Activity: Could you repeat exactly the lines from the one containing "kopieren/te" through the last line of the records, with no pictures?

Records provided:
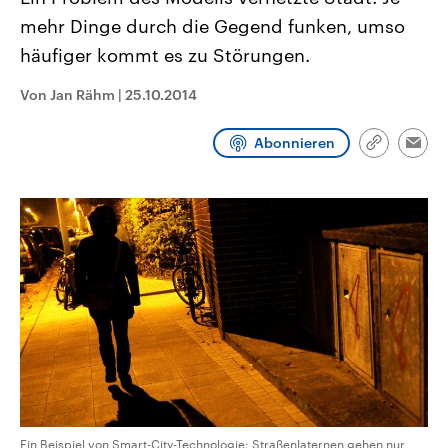
CDU, SPD und FDP regiert.-
aktuelle Weltgeschehen.
mehr Dinge durch die Gegend funken, umso
Umfragen, Prognosen,
Wahlprogramme, aktuelle Berichte
häufiger kommt es zu Störungen.
Sendungen
Programm
Podcasts
und Hintergründe zu den Parteien
und Kandidaten der anstehenden
Wahl.
Von Jan Rähm
|
25.10.2014
Audio-Archiv
Abonnieren
Link
Emai
kopieren/te
Ein Beispiel von Smart-City-Technologie: Straßenlaternen gehen nur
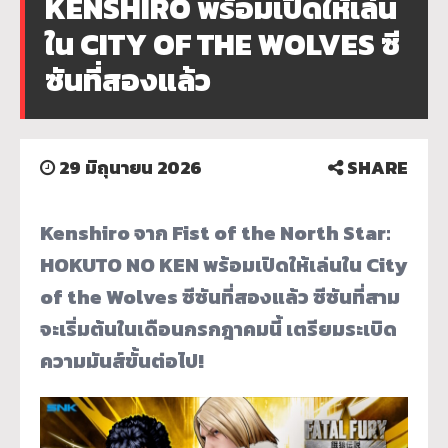
KENSHIRO พร้อมเปิดให้เล่น
ใน CITY OF THE WOLVES ซี
ซันที่สองแล้ว
29 มิถุนายน 2026
SHARE
Kenshiro จาก Fist of the North Star:
HOKUTO NO KEN พร้อมเปิดให้เล่นใน City
of the Wolves ซีซันที่สองแล้ว ซีซันที่สาม
จะเริ่มต้นในเดือนกรกฎาคมนี้ เตรียมระเบิด
ความมันส์ขั้นต่อไป!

Answer area:
kopieren/te
Ein Beispiel von Smart-City-Technologie: Straßenlaternen gehen nur
KENSHIRO พร้อมเปิดให้เล่น
ใน CITY OF THE WOLVES ซี
ซันที่สองแล้ว
29 มิถุนายน 2026
SHARE
Kenshiro จาก Fist of the North Star:
HOKUTO NO KEN พร้อมเปิดให้เล่นใน City
of the Wolves ซีซันที่สองแล้ว ซีซันที่สาม
จะเริ่มต้นในเดือนกรกฎาคมนี้ เตรียมระเบิด
ความมันส์ขั้นต่อไป!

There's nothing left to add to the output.